**WORK TO COMPLETE**:
How many lines of the material below contain the string "over"? Answer with the number and nothing else.

**DATASET RECORDS**:
------------------------
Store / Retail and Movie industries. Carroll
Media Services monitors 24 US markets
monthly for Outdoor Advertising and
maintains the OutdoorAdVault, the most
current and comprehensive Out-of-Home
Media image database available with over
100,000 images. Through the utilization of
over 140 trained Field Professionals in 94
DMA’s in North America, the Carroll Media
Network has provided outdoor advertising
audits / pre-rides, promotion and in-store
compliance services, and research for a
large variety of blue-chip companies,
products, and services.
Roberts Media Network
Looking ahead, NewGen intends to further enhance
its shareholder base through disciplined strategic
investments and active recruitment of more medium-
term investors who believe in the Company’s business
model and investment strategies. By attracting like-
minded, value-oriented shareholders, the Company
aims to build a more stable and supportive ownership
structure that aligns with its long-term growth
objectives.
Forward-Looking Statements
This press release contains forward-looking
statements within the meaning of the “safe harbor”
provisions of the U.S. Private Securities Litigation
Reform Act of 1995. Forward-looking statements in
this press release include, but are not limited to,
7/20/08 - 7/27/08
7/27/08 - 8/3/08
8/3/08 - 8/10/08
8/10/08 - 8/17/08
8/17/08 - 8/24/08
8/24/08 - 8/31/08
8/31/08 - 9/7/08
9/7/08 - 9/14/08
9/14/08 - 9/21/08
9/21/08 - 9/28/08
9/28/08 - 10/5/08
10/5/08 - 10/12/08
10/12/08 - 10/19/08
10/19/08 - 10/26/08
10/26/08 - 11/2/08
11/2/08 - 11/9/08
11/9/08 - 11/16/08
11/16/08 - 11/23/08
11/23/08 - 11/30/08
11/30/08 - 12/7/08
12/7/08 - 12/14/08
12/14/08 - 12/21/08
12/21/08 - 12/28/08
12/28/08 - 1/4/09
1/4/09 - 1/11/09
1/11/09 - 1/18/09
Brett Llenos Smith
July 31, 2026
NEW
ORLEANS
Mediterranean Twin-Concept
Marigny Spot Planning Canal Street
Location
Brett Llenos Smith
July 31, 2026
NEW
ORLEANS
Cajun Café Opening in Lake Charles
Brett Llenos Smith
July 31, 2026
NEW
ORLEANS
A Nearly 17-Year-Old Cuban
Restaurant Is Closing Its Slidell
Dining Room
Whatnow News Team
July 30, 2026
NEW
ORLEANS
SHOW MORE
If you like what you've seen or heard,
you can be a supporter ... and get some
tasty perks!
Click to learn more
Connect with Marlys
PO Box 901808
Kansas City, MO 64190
------------------------
**ANSWER SECTION**:
2